A Study in Charlotte uses Sir Arthur Conan Doyle’s Sherlock novels as the jumping off point, imagining that Holmes was a real man and had descendants who would carry on his name and detective abilities. Embarrassingly enough for an English teacher and an avid reader, I’ve only read one Sherlock Holmes novel: The Hound of the Baskervilles. I’ve also seen the early 2000s films starring Robert Downey Jr., and Jude Law. Even though I may not be a Sherlockian expert, the atmosphere and intellect of A Study in Charlotte felt spot on.
In this book, James Watson – a descendant of John Watson – finds himself at a boarding school in Connecticut near his estranged father. Charlotte Holmes – the great-great-great-granddaughter of Sherlock Holmes – also attends the boarding school. Even though Charlotte is a teenager, she’s just as neurotic as Sherlock. She’s also a great detective, as she’s been trained since she was a child. Not long after James comes to school, a classmate that both he and Charlotte despise winds up dead. All the evidence points to Charlotte and Jamie because the killer has recreated scenes from the original Sherlock stories. Holmes and Watson have to prove they’re innocent and find the true killer before anyone else gets hurt.

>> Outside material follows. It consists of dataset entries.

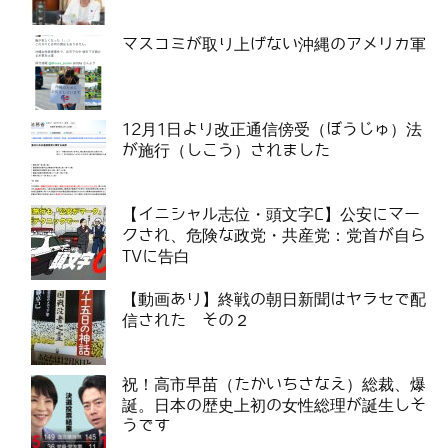
マスコミが取り上げない沖縄のアメリカ軍
12月1日より改正通信傍受（ぼうじゅ）法
が施行（しこう）されました
【イニシャル志位・頭文字C】公安にマー
クされ、危険な政党・共産党：党首が自ら
TVに告白
【動画あり】終戦の朝日新聞はヤラセで配
信された その２
祝！高市早苗（たかいちさなえ）総裁、爆
誕。日本の歴史上初の女性総理が誕生しそ
うです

I was really impressed by this book. The writing was dark and formal, making it feel very different than the usual YA books I read. Charlotte even has Sherlock’s drug habit, which I thought was pretty risky for the author to include in YA. The writing style was refreshing – despite feeling old-fashioned – and such a good match to Sir Arthur Conan Doyle’s work. Since the book was a mystery, it was also suspenseful and it was fun to make predictions as I read.
“We’re not on who, or why, Watson, we’re still working out how. You can’t theorize in advance of facts, or you’ll waste everyone’s time.”
Even though I assume the rest of the books in the series will be formulaic (like most mystery series are), I feel like it’s worth it to continue reading this series. Charlotte and Jamie are complex characters with a complex relationship. They understand each other and need one another’s friendship, but they are also just teenagers who have a lot of family pressure on them.
I wanted the two of us to be complicated together, to be difficult and engrossing and blindingly brilliant.
There is room for Charlotte and Jamie to grow personally and I appreciate the diligent work Cavallaro has put into crafting this novel.